You might be able to find out who in your market is most likely to move in the next few months—even before they know.
Predictive analytics aim to provide a crystal ball into the future buying and selling habits of prospects in your area, and so far, a large percentage of predictions have been spot on. In December 2021, when the market was considered unpredictable, real estate software development company TKI identified 2,024 of 35,000 properties in Decatur, Ill., that were likely to come on the market in the next year. By the end of that timeframe, about 23%—or 463—of those homes had been listed.
“Decatur is a great example of how predictive analytics can be effective,” says TKI cofounder and CEO Tom Gamble. “We reviewed the ZIP codes in the market and reduced the size of potential listings down to a very manageable number. A brokerage or team that focused almost exclusively on this pool of prospective clients would have likely been much more successful than those who tried to be in front of all 102,000 households.”

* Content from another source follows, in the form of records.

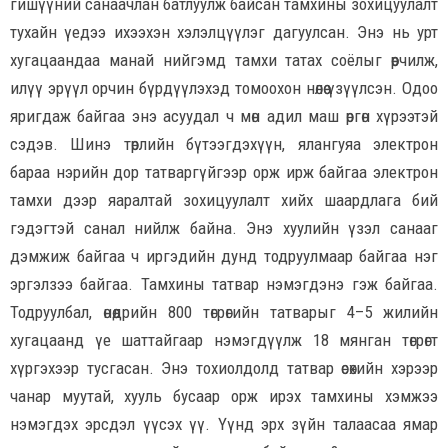
гишүүний санаачлан батлуулж байсан тамхины зохицуулалт
тухайн үедээ ихээхэн хэлэлцүүлэг дагуулсан. Энэ нь урт
хугацаандаа манай нийгэмд тамхи татах соёлыг өөрчилж,
илүү эрүүл орчин бүрдүүлэхэд томоохон нөлөө үзүүлсэн. Одоо
яригдаж байгаа энэ асуудал ч мөн адил маш өргөн хүрээтэй
сэдэв. Шинэ төрлийн бүтээгдэхүүн, ялангуяа электрон
бараа нэрийн дор татваргүйгээр орж ирж байгаа электрон
тамхи дээр яаралтай зохицуулалт хийх шаардлага бий
гэдэгтэй санал нийлж байна. Энэ хуулийн үзэл санааг
дэмжиж байгаа ч иргэдийн дунд тодруулмаар байгаа нэг
эргэлзээ байгаа. Тамхины татвар нэмэгдэнэ гэж байгаа.
Тодруулбал, өнөөдрийн 800 төгрөгийн татварыг 4–5 жилийн
хугацаанд үе шаттайгаар нэмэгдүүлж 18 мянган төгрөгт
хүргэхээр тусгасан. Энэ тохиолдолд татвар өсөхийн хэрээр
чанар муутай, хууль бусаар орж ирэх тамхины хэмжээ
нэмэгдэх эрсдэл үүсэх үү. Үүнд эрх зүйн талаасаа ямар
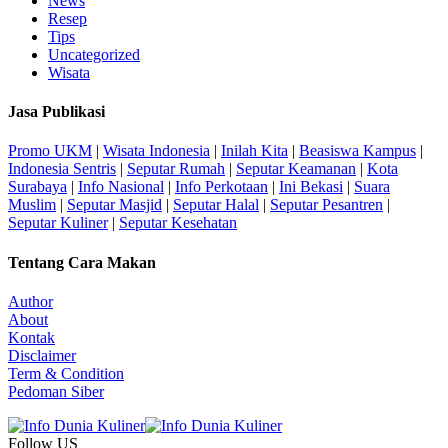
News
Resep
Tips
Uncategorized
Wisata
Jasa Publikasi
Promo UKM
|
Wisata Indonesia
|
Inilah Kita
|
Beasiswa Kampus
|
Indonesia Sentris
|
Seputar Rumah
|
Seputar Keamanan
|
Kota
Surabaya
|
Info Nasional
|
Info Perkotaan
|
Ini Bekasi
|
Suara
Muslim
|
Seputar Masjid
|
Seputar Halal
|
Seputar Pesantren
|
Seputar Kuliner
|
Seputar Kesehatan
Tentang Cara Makan
Author
About
Kontak
Disclaimer
Term & Condition
Pedoman Siber
Follow US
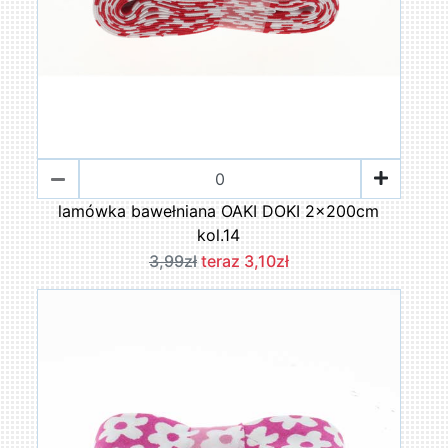
lamówka bawełniana OAKI DOKI 2x200cm
kol.14
3,99zł
teraz 3,10zł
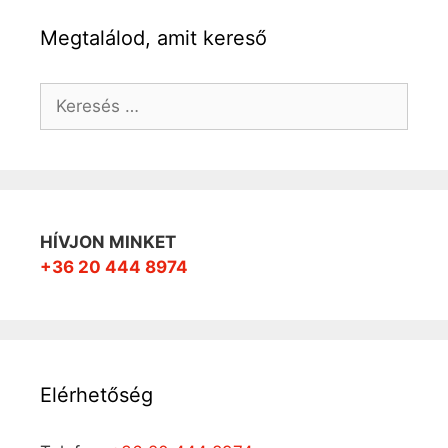
Megtalálod, amit kereső
Keresés:
HÍVJON MINKET
+36 20 444 8974
Elérhetőség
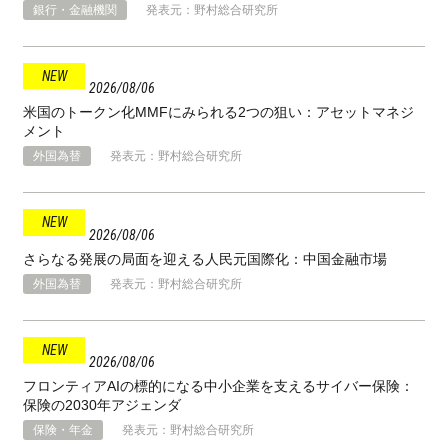
銀行・金融機関
発表元：野村総合研究所
2026
08
06
米国のトークン化MMFにみられる2つの狙い：アセットマネジ
メント
外国為替
発表元：野村総合研究所
2026
08
06
さらなる発展の局面を迎える人民元国際化：中国金融市場
外国為替
発表元：野村総合研究所
2026
08
06
フロンティアAIの標的になる中小企業を支えるサイバー保険：
保険の2030年アジェンダ
保険・年金
発表元：野村総合研究所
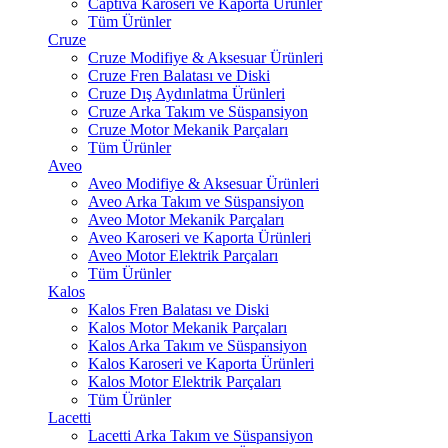
Captiva Karoseri ve Kaporta Ürünler
Tüm Ürünler
Cruze
Cruze Modifiye & Aksesuar Ürünleri
Cruze Fren Balatası ve Diski
Cruze Dış Aydınlatma Ürünleri
Cruze Arka Takım ve Süspansiyon
Cruze Motor Mekanik Parçaları
Tüm Ürünler
Aveo
Aveo Modifiye & Aksesuar Ürünleri
Aveo Arka Takım ve Süspansiyon
Aveo Motor Mekanik Parçaları
Aveo Karoseri ve Kaporta Ürünleri
Aveo Motor Elektrik Parçaları
Tüm Ürünler
Kalos
Kalos Fren Balatası ve Diski
Kalos Motor Mekanik Parçaları
Kalos Arka Takım ve Süspansiyon
Kalos Karoseri ve Kaporta Ürünleri
Kalos Motor Elektrik Parçaları
Tüm Ürünler
Lacetti
Lacetti Arka Takım ve Süspansiyon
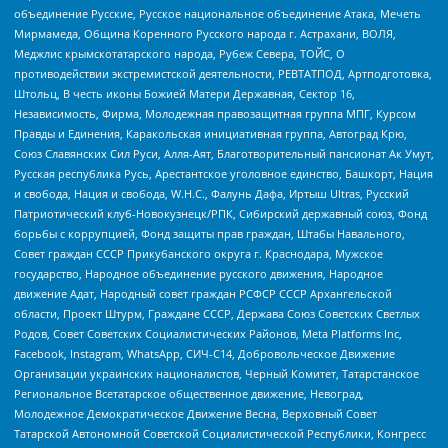
объединение Русские, Русское национальное объединение Атака, Мечеть
Мирмамеда, Община Коренного Русского народа г. Астрахани, ВОЛЯ,
Меджлис крымскотатарского народа, Рубеж Севера, ТОЙС, О
противодействии экстремистской деятельности, РЕВТАТПОД, Артподготовка,
Штольц, В честь иконы Божией Матери Державная, Сектор 16,
Независимость, Фирма, Молодежная правозащитная группа МПГ, Курсом
Правды и Единения, Каракольская инициативная группа, Автоград Крю,
Союз Славянских Сил Руси, Алля-Аят, Благотворительный пансионат Ак Умут,
Русская республика Русь, Арестантское уголовное единство, Башкорт, Нация
и свобода, Нация и свобода, W.H.С., Фалунь Дафа, Иртыш Ultras, Русский
Патриотический клуб-Новокузнецк/РПК, Сибирский державный союз, Фонд
борьбы с коррупцией, Фонд защиты прав граждан, Штабы Навального,
Совет граждан СССР Прикубанского округа г. Краснодара, Мужское
государство, Народное объединение русского движения, Народное
движение Адат, Народный совет граждан РСФСР СССР Архангельской
области, Проект Штурм, Граждане СССР, Держава Союз Советских Светлых
Родов, Совет Советских Социалистических Районов, Meta Platforms Inc,
Facebook, Instagram, WhatsApp, СИЧ-С14, Добровольческое Движение
Организации украинских националистов, Черный Комитет, Татарстанское
Региональное Всетатарское общественное движение, Невоград,
Молодежное Демократическое Движение Весна, Верховный Совет
Татарской Автономной Советской Социалистической Республики, Конгресс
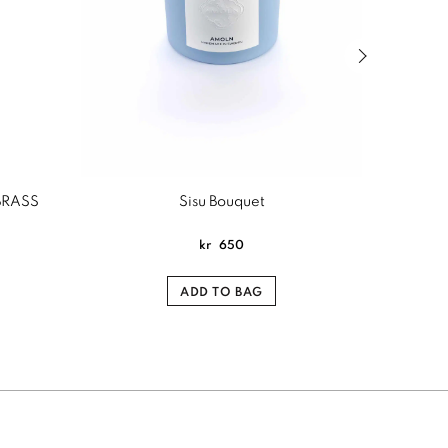
Next slide of
BRASS
Sisu Bouquet
The
kr
650
ADD TO BAG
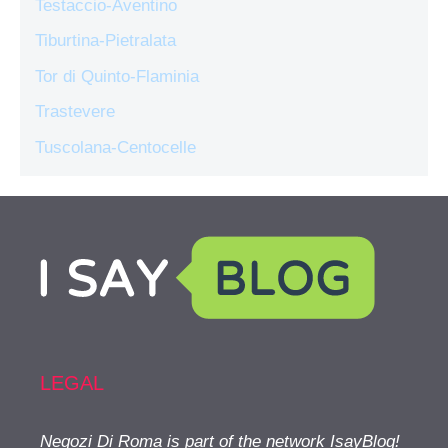
Testaccio-Aventino
Tiburtina-Pietralata
Tor di Quinto-Flaminia
Trastevere
Tuscolana-Centocelle
LEGAL
Negozi Di Roma is part of the network IsayBlog!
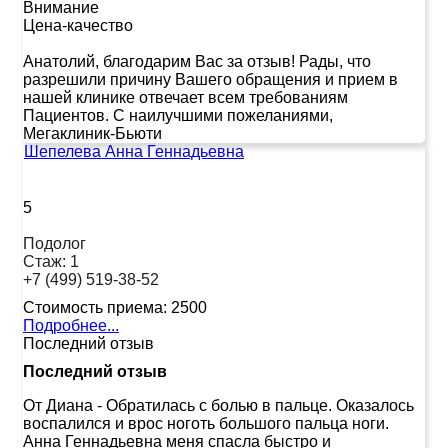
Внимание
Цена-качество
Анатолий, благодарим Вас за отзыв! Рады, что
разрешили причину Вашего обращения и прием в
нашей клинике отвечает всем требованиям
Пациентов. С наилучшими пожеланиями,
Мегаклиник-Бьюти
Шепелева Анна Геннадьевна
5
Подолог
Стаж:
1
+7 (499) 519-38-52
Стоимость приема:
2500
Подробнее...
Последний отзыв
Последний отзыв
От Диана
-
Обратилась с болью в пальце. Оказалось
воспалился и врос ноготь большого пальца ноги.
Анна Геннадьевна меня спасла быстро и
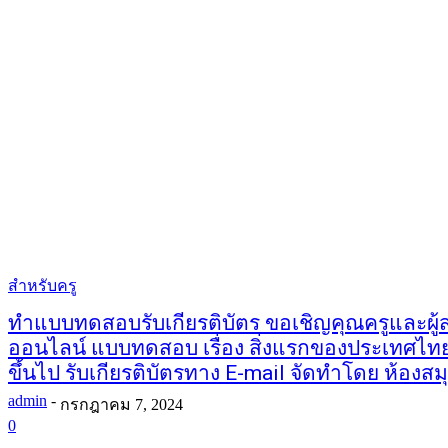
สำหรับครู
ทำแบบทดสอบรับเกียรติบัตร ขอเชิญคุณครูและผ
ออนไลน์ แบบทดสอบ เรื่อง สิ่งแรกของประเทศไท
ขึ้นไป รับเกียรติบัตรทาง E-mail จัดทำโดย ห้องส
admin
-
กรกฎาคม 7, 2024
0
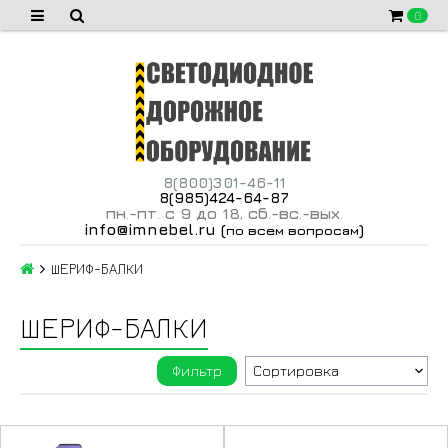
0
8(800)301-46-11
8(985)424-64-87
пн
-пт
с 9 до 18
сб
-вс
-вых
.
.
,
.
.
.
info@imnebel.ru
(
)
по всем вопросам
ШЕРИФ-БАЛКИ
ШЕРИФ-БАЛКИ
Фильтр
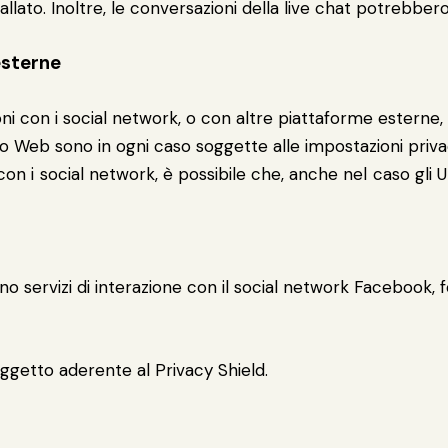
nstallato. Inoltre, le conversazioni della live chat potrebber
esterne
oni con i social network, o con altre piattaforme esterne
ito Web sono in ogni caso soggette alle impostazioni priva
 con i social network, è possibile che, anche nel caso gli Ute
ono servizi di interazione con il social network Facebook, f
oggetto aderente al Privacy Shield.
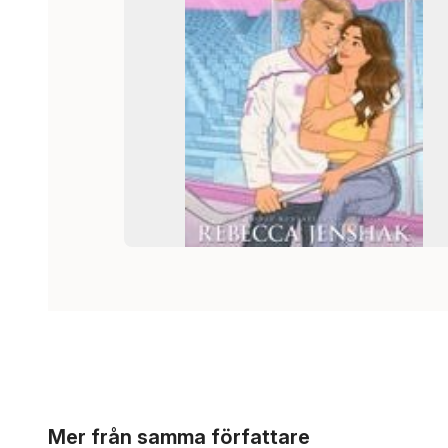
Hoppa över listan
Mer från samma författare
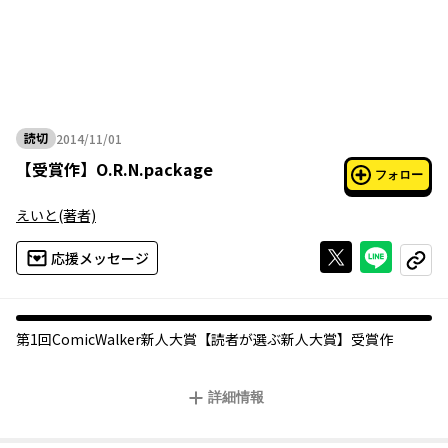
読切
2014/11/01
2014年11月01日
【
受賞作
】
O.R.N.package
フォロー
えいと
(著者)
Xで投稿する
ライン
応援メッセージ
コピー
第1回ComicWalker新人大賞【読者が選ぶ新人大賞】受賞作
詳細情報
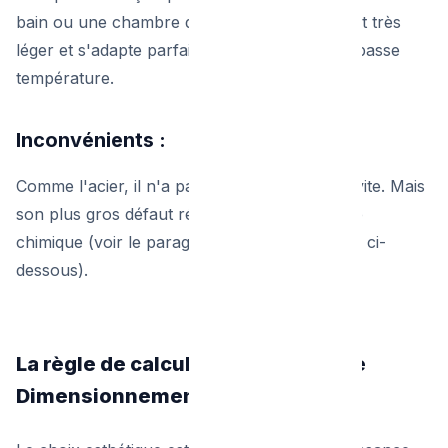
bain ou une chambre d'amis). Il est également très
léger et s'adapte parfaitement aux systèmes basse
température.
Inconvénients :
Comme l'acier, il n'a pas d'inertie et refroidit vite. Mais
son plus gros défaut réside dans sa sensibilité
chimique (voir le paragraphe sur la corrosion ci-
dessous).
La règle de calcul de puissance (Le
Dimensionnement)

TKI’s nSkope(link is external) platform factors in several hundred “triggers” based on shifts in the number of household members, income and neighborhood trends to reveal likely movers. The platform also assigns a “persona” and a seller profile to each property, including details like equity, income and age, providing more context about the prospect to the real estate professional.
“With a projected slowdown in 2023 sales, it is critically important to understand the lifestyle triggers that will impact listings,” Gamble says. “Using artificial intelligence to profile all homes in a community allows our platform to identify only those homes we expect to come on the market within the next six to 12 months, so you can focus on specific homes versus all homes in an area. This allows for a more targeted marketing approach, which reduces wasted time and marketing spend.”